The audience didn’t either and part of the fun of that adventure story was learning the ropes of the Glade — the large field Thomas arrived in — alongside the main character.
That film ended with Thomas escaping the maze with his closest allies, only to be taken into another mysterious environment where he was surrounded by guards and political leaders who weren’t forthright with him. The Maze Runner: The Scorch Trials, the second film in the series, attempts to answer some of the burning questions from its predecessor but the answers it offers up fail to live up to the excitement of the questions themselves.
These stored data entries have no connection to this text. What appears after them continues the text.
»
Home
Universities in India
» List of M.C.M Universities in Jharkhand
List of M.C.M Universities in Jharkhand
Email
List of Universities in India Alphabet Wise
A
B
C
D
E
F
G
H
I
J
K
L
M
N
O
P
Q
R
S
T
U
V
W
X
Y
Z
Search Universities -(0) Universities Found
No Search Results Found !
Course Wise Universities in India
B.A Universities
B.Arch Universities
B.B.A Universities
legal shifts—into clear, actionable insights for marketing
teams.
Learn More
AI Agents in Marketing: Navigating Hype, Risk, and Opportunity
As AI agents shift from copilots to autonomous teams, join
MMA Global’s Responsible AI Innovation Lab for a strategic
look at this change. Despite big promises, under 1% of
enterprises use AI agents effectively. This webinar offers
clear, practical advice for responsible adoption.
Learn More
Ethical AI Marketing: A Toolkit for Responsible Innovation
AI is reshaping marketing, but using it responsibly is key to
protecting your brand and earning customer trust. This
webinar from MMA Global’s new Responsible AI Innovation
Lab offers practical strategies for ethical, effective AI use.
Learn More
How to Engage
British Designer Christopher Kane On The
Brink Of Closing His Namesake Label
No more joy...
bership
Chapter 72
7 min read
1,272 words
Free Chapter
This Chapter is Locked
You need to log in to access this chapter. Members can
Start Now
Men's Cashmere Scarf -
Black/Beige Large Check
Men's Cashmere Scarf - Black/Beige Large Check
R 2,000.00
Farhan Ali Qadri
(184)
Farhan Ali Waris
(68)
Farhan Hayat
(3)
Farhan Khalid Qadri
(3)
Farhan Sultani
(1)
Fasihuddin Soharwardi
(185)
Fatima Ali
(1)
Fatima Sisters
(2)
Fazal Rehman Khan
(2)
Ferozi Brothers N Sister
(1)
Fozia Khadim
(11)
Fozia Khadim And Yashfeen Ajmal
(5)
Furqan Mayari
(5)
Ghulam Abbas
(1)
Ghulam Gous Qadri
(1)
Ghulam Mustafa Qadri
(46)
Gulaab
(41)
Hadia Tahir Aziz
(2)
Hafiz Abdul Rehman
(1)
The sequel, which begins moments after the events of the original, features Thomas and his team imprisoned under the secure eye of an organization led by Ava Paige (Patricia Clarkson), a woman who has taken a strong interest in Thomas. Separated from Teresa (Kaya Scodelario), the lone female who was stuck in the Glade, Thomas begins to question the motivations of the officials that surround him. Aris (Jacob Lofland), a fellow captor, succeeds in convincing Thomas that their new world isn’t as beautiful as it seems.
Their quest for truth leads Thomas and his allies into the outside world where they are chased, targeted and hunted. Many of the same actors (such as Thomas Brodie-Sangster, Ki Hong Lee and Dexter Darden) reprise their roles here but in such a broader world, many of these integral players lose their importance as new characters take precedence. Theresa, for one, is seemingly offscreen for much of the feature as Thomas is partnered up with a new woman named Brenda (Rosa Salazar) for much of the film and many of the biggest action scenes.
So many of the unique aspects of The Maze Runner fall aside here as the sequel meanders from one chase scene to another and from one location to the next. Even when Thomas learns more about the flare — an illness that makes those infected go crazy — the disease itself is less than interesting as it simply makes its victims out like zombies from a B movie. Based off the novel by James Dashner (and adapted into a screenplay by T.S. Nowlin), this sequel seldom comes close to matching the original’s unique concept and imaginative story.
In the final act here, there are plenty of nail-biting scenes that raise the story up from its slow pace but nothing that happens in the final act can overcome the slight hour that proceeded it. Similarly to what happened on the show Lost, the answers that The Maze Runner sequels presented were bound to disappoint fans who were intrigued by the questions themselves. Still, this sequel is particularly disappointing considering how much potential existed here for an exciting second chapter.
The chapter continues the story but loses much of the intrigue that made the original stand out in a crowded field. This sequel gets lost in that crowded field and never fully finds its way out.